Imagine my surprise when I logged in to my online banking account to discover a $395 purchase being held on my account from the Apple app store. I thought for sure it had to be fraud. It could not have been my son again. I had already been through this before. Unauthorized in-app purchases that my son had made because I had failed to set up my phone to enter a password before authorizing any transactions. I learned my lesson and set up the appropriate controls so that my son could not buy anything without my permission. Well, smarty pants did do it again, proceeding to buy $395 in gems in Hay Day only days later. When I asked him how he managed to do this when there was a password on the phone, he said, “I watched you type it in and remembered it.”
This happened a few years ago, well before FaceID and other biometrics became more widely available on mobile phones. While the security of mobile devices has transformed with the adoption of built-in biometrics features such as facial recognition, they are still limited in the world of mobile applications (and nearly unusable in the online channel). The use of physical biometrics to authenticate identity and transactions is on the rise in some cases. For example, the use of facial recognition to confirm in-app purchases will prevent my son from future swindles. However, in the broader world of banking and payments, there have been doubts about its ability to provide the necessary levels of trust in cases where money is involved and is limited to mostly mobile devices. In addition, there have been ethical concerns about racial bias and high false positives in some physical biometrics solutions.
Behavioral biometrics, on the other hand, continues to change the world of fraud prevention across a myriad of use cases and digital channels for financial institutions and payment providers without the limitations created by physical biometrics. Analyzing user behavior provides a wealth of insights to assure a level of trust around the authenticity of an identity or transaction.
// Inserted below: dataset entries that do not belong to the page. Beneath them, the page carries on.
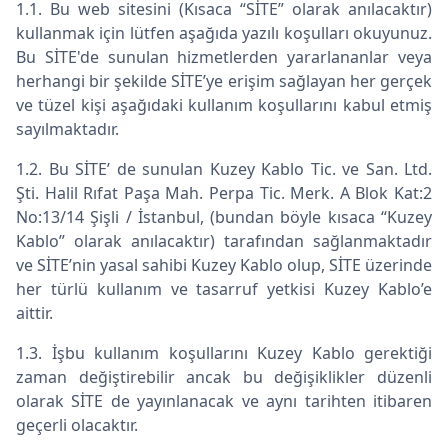
1.1. Bu web sitesini (Kısaca “SİTE” olarak anılacaktır)
kullanmak için lütfen aşağıda yazılı koşulları okuyunuz.
Bu SİTE'de sunulan hizmetlerden yararlananlar veya
herhangi bir şekilde SİTE’ye erişim sağlayan her gerçek
ve tüzel kişi aşağıdaki kullanım koşullarını kabul etmiş
sayılmaktadır.
1.2. Bu SİTE’ de sunulan Kuzey Kablo Tic. ve San. Ltd.
Şti. Halil Rıfat Paşa Mah. Perpa Tic. Merk. A Blok Kat:2
No:13/14 Şişli / İstanbul, (bundan böyle kısaca “Kuzey
Kablo” olarak anılacaktır) tarafından sağlanmaktadır
ve SİTE’nin yasal sahibi Kuzey Kablo olup, SİTE üzerinde
her türlü kullanım ve tasarruf yetkisi Kuzey Kablo’e
aittir.
1.3. İşbu kullanım koşullarını Kuzey Kablo gerektiği
zaman değiştirebilir ancak bu değişiklikler düzenli
olarak SİTE de yayınlanacak ve aynı tarihten itibaren
geçerli olacaktır.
It also preserves the privacy of the user by looking at how – rather than what – personal data is entered.
Behavioral biometrics also looks beyond specific behavioral attributes of a user and compares them against a population of user profiles to determine whether it is associated with known genuine or fraudulent patterns. The use of data science, combined with machine learning models, call out behavioral anomalies that are not associated with a majority of genuine users in the larger population. This ongoing analysis is what helps organizations keep up with the rapid evolution of cybercrime attacks.
A recent innovation in behavioral biometrics is age analysis which involves looking at digital behavior patterns to predict the relative age of a user. This was developed as a way to enhance detection of fraud in the account opening process. In creating the solution, we set out to answer a simple question: Can keystroke dynamics, swipe patterns and other behavioral activities predict the accuracy of a user’s age group in a statistically significant way?
The first thing that came to my mind when I heard about age analysis related to my opening story and got me wondering what types of digital behaviors could differentiate me from my son. There are, in fact, behavioral patterns that shift with age, such as the time required to shift from the Control key to a letter key during data input, mobile device orientation, and swiping patterns. For example, once you hit 40 years old, your keystrokes become slower every year by 2-3 millisecond on your shift-to-letter key press time. These anomalies are exhibited in one instance of a confirmed fraud case where a user was trying to apply for a new credit card. In the example, the applicant’s declared age was 72, but their behavior suggested they were much younger when comparing behaviors to the population of that age group, specifically the time it took to input their annual income. BioCatch was the only solution among the credit issuer’s fraud technology stack to declare the application high-risk.
Behavioral biometrics has also become a technological trailblazer for solving many other complex fraud use cases including social engineering scams, automated attacks, and mule account detection.